Il s’était élancé pour se frotter le nez contre celui du membre le plus proche du Sculpteur, puis avait regagné précipitamment sa place.

— Même sans leurs vaisseaux spatiaux et leurs boîtes de données, ils transformeraient notre monde, de toute façon, avait-il repris d’une voix ferme. Vous n’avez pas remarqué avec quelle facilité nous apprenons tout ce qu’ils ont à nous transmettre ? Même à présent, Ravna semble avoir du mal à se convaincre de nos aptitudes. Elle n’arrive pas à croire que nous ayons appris tant de choses avec la Boîte. Et leur vaisseau, c’est un jeu d’enfant, ma reine. Je ne prétends pas en comprendre les principes physiques, il y a peu de gens dans les étoiles qui les comprennent, mais il n’y a rien de plus facile que d’apprendre à utiliser le matériel. J’ai l’impression que même Ravna ne saura jamais piloter leur engin agrav aussi bien que moi.

— Mmm. C’est parce que vous pouvez utiliser toutes les commandes en même temps.

— Il n’y a pas que cela. Je pense que les Dards ont l’esprit plus souple que les pauvres deux-pattes. Imaginez ce que ce sera quand nous aurons fabriqué une grande quantité de manteaux-radios, quand nous aurons nos propres machines volantes.

Le Sculpteur sourit, avec une certaine tristesse.

— Pérégrin, vous rêvez, mon ami. Nous sommes dans les Lenteurs. Les agravs s’épuiseront dans quelques années. Tout ce que nous pourrons fabriquer nous-mêmes sera bien inférieur au jouet que vous avez eu entre les mains.

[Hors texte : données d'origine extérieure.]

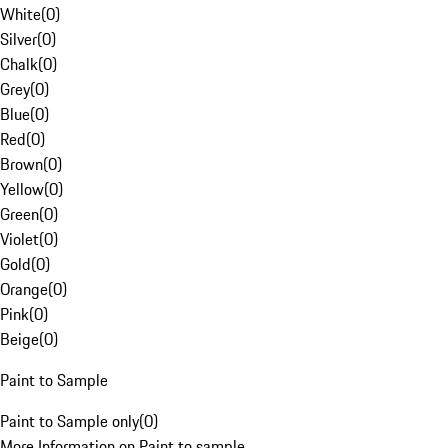
White
(
0
)
Silver
(
0
)
Chalk
(
0
)
Grey
(
0
)
Blue
(
0
)
Red
(
0
)
Brown
(
0
)
Yellow
(
0
)
Green
(
0
)
Violet
(
0
)
Gold
(
0
)
Orange
(
0
)
Pink
(
0
)
Beige
(
0
)
Paint to Sample
Paint to Sample only
(
0
)
More Information on Paint to sample.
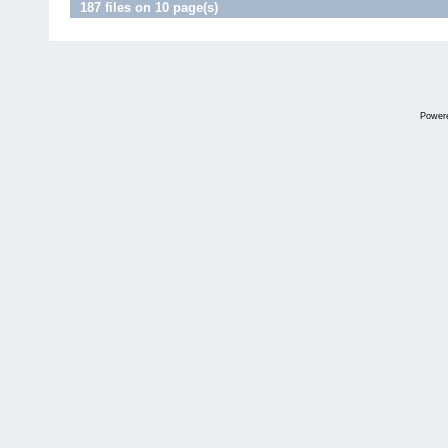
187 files on 10 page(s)
Power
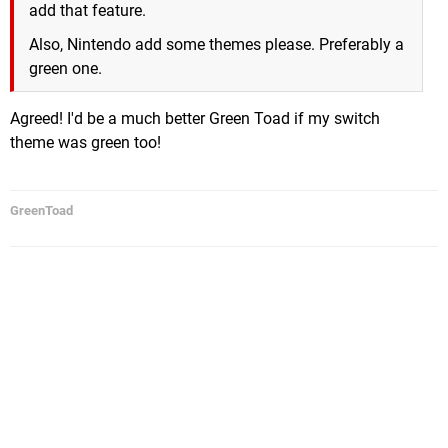
add that feature.
Also, Nintendo add some themes please. Preferably a
green one.
Agreed! I'd be a much better Green Toad if my switch
theme was green too!
GreenToad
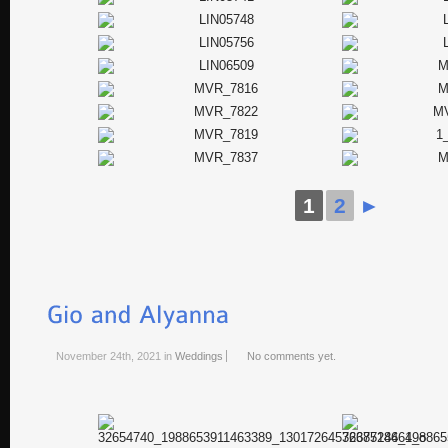
1
2
►
November 24th, 2021
in
Weddings
No comments yet.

— Vous croyez ? Considérez l’histoire humaine. Il a fallu moins de deux siècles pour que Nyjora redécouvre le vol spatial après sa période noire. Et nous avons de meilleures archives que ses archéologues. Les humains et nous, nous formons une équipe magnifique. Ils nous ont donné la liberté d’être tout ce que nous pouvons être.

Dans un siècle, ils auraient leurs propres vaisseaux spatiaux. Dans deux, ils pourraient aller dans les étoiles à des vitesses infraluminiques. Et un jour, ils quitteraient les Lenteurs.

Je me demande si les meutes pourront dépasser huit membres dans la Transcendance.

Les plus jeunes membres du Sculpteur s’étaient levés pour faire les cent pas devant les autres. La reine était intriguée.

— Vous pensez donc, comme Acier, que nous sommes une race spéciale, promise à un heureux destin dans l’En delà ? C’est un point de vue intéressant, à une restriction près. Ces humains représentent à peu près tout ce que nous connaissons de l’extérieur. Quelle place occupent-ils par rapport aux autres races ? La Boîte ne répond pas à cette question de manière pleinement satisfaisante.

— Justement, Sculpteur. C’est là que Tige Verte intervient. Nous avons besoin de contacts avec une autre race. Apparemment, celle des Cavaliers est très répandue dans l’En delà. Nous avons besoin d’eux pour parler. Nous avons besoin de découvrir s’ils sont aussi amusants, aussi utiles que les deux-pattes. Même si le risque était dix fois supérieur à ce qu’il semble, je vous conseillerais de donner une réponse favorable à la requête de Tige Verte.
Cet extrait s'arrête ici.